Stuart spoke about the similarities between the aims of the Livery Company and of the Lodge – in our ethos and our actions, particularly in charitable support.

On a less serious note, I commented that it has always surprised me that Freemasonry is restricted to men. Women and freemasons have so much in common. We are a mystery to anyone that isn’t one of us; we are frequently misunderstood and much of our good work is done behind the scenes.

As it was a Ladies Night I ended with one of my favourite quotes – from Eleanor Roosevelt

“A woman is like a tea bag – you can’t tell how strong she is until you put her in hot water.”

The Silent Ceremony

The Silent Ceremony takes place the day before the Lord Mayor’s Show when the Lord Mayor is formally admitted to office and this was Friday November 11. The ceremony is known as the Silent Ceremony because, apart from a short declaration of office by the incoming Lord Mayor, no words are spoken.
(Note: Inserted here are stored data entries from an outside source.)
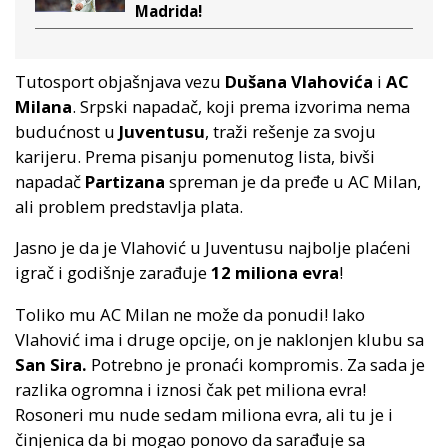
Madrida!
Tutosport objašnjava vezu
Dušana Vlahovića
i
AC
Milana
. Srpski napadač, koji prema izvorima nema
budućnost u
Juventusu
, traži rešenje za svoju
karijeru. Prema pisanju pomenutog lista, bivši
napadač
Partizana
spreman je da pređe u AC Milan,
ali problem predstavlja plata.
Jasno je da je Vlahović u Juventusu najbolje plaćeni
igrač i godišnje zarađuje
12 miliona evra
!
Toliko mu AC Milan ne može da ponudi! Iako
Vlahović ima i druge opcije, on je naklonjen klubu sa
San Sira.
Potrebno je pronaći kompromis. Za sada je
razlika ogromna i iznosi čak pet miliona evra!
Rosoneri mu nude sedam miliona evra, ali tu je i
činjenica da bi mogao ponovo da sarađuje sa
The outgoing Lord Mayor ceremonially hands the City insignia to his successor.

What I had not realized is that this takes place “on the flat” not on the stage in Guildhall so unless you are seated close to the action or are tall, once the procession has passed you have no idea what is going on (it's silent!). Note for next time – bring large cushion!

I did not go to the Lord Mayor’s Show this year as we had grandchildren responsibilities in the morning and an engagement in the evening (yes it does take me that long to get ready). I regretted it as it was a beautiful day and the parade, watched on television, looked amazing. I wish Alderman David Wootton a very successful year.